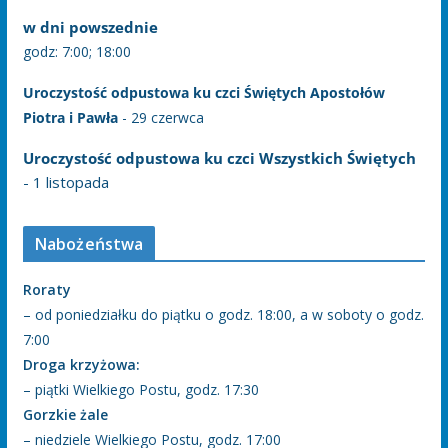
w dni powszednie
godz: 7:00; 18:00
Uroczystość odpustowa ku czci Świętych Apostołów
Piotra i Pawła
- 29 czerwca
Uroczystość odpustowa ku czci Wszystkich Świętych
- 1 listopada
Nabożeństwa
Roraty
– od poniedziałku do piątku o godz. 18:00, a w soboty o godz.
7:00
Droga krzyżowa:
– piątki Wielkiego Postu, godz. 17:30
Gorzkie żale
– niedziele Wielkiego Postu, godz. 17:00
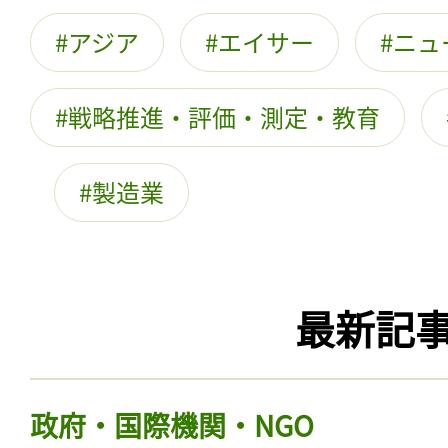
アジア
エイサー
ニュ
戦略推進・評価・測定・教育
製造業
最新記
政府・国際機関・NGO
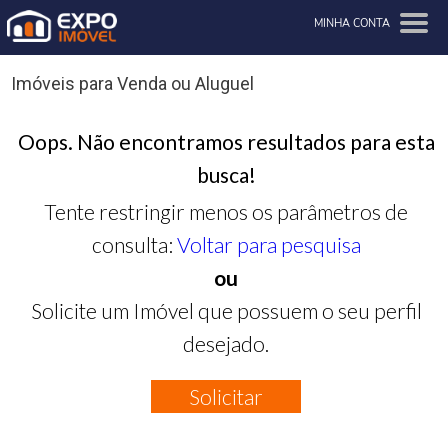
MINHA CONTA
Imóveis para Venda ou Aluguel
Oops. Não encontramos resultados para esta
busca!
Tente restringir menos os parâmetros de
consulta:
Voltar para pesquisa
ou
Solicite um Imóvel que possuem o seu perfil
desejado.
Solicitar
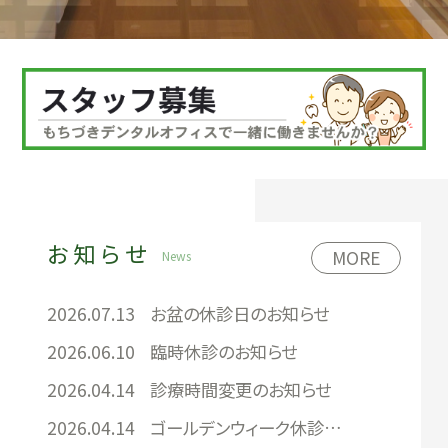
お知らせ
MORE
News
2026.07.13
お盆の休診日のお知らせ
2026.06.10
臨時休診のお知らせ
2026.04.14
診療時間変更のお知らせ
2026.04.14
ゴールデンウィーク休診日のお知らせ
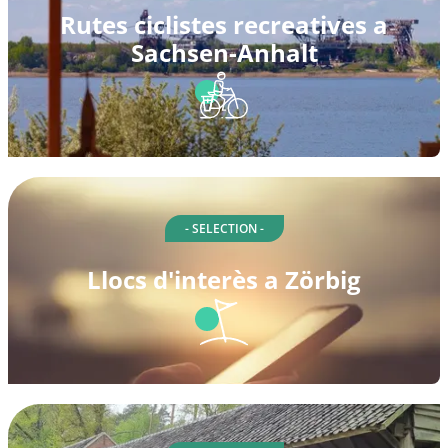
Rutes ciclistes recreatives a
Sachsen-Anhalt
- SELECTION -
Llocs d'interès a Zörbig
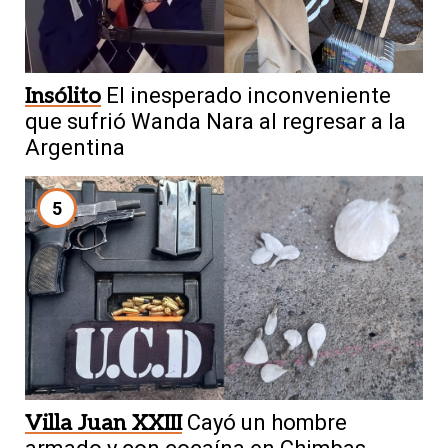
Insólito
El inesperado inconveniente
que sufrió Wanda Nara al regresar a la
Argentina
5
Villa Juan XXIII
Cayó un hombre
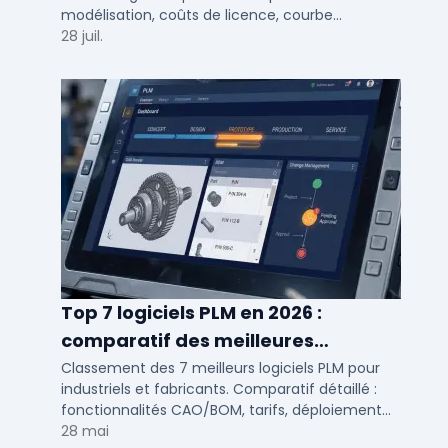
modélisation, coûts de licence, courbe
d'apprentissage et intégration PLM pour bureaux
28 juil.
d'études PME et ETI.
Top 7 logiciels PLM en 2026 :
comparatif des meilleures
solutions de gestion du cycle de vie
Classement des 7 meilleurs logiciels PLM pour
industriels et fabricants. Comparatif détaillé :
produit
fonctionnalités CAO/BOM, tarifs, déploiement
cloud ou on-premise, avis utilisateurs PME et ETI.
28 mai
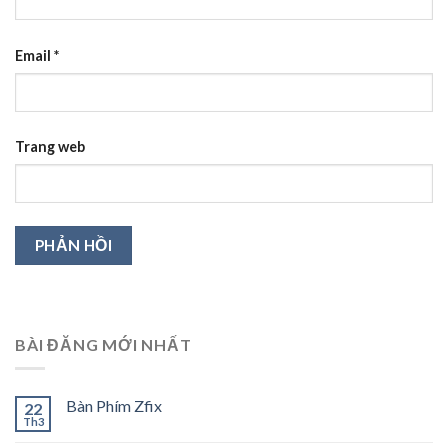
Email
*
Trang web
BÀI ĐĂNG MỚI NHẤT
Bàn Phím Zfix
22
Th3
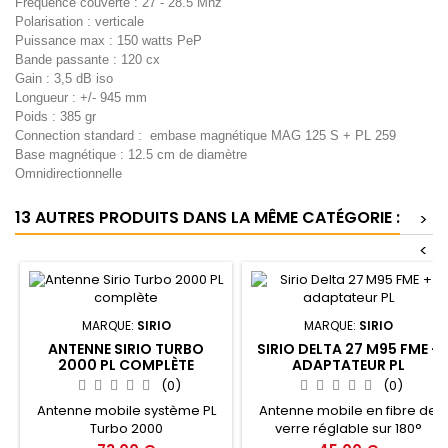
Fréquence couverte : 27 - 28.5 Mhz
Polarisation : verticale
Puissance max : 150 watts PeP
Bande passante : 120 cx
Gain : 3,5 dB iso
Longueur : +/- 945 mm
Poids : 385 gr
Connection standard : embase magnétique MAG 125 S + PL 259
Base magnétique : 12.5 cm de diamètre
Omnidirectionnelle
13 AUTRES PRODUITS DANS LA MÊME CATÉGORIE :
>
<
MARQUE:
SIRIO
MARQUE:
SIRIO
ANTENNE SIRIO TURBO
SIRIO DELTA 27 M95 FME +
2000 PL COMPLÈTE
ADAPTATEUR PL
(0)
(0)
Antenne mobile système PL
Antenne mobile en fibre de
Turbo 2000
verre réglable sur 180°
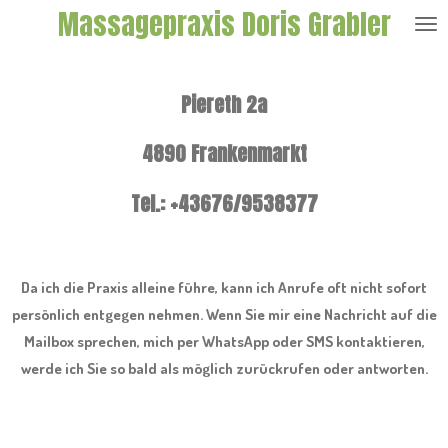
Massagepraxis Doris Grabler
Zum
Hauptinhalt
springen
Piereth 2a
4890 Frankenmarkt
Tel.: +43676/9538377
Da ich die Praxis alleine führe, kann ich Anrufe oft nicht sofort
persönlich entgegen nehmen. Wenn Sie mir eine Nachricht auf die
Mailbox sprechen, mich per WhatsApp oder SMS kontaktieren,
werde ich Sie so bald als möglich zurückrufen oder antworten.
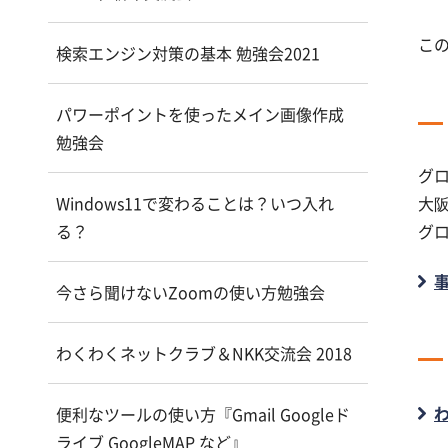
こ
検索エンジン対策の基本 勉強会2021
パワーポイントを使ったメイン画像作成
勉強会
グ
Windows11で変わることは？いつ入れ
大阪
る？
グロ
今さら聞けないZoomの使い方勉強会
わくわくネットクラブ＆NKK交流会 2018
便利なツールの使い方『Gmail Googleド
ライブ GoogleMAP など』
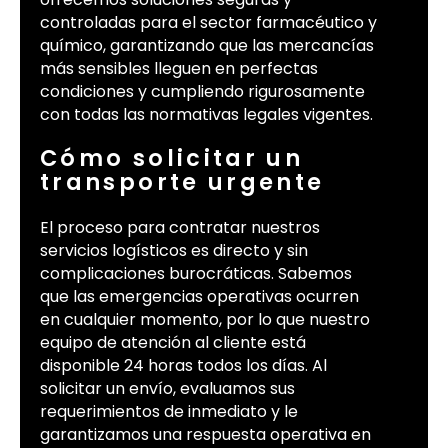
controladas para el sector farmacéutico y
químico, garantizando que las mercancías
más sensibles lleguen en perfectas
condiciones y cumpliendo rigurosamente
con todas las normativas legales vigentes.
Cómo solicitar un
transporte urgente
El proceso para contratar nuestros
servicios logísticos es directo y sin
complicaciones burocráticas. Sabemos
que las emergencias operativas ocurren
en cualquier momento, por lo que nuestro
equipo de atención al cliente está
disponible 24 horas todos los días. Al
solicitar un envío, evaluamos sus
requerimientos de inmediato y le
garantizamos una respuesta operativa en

######

Aim of the task
Please work out the number of lines in the listing that hold "oder". Nothing besides the number is wanted.

Result
2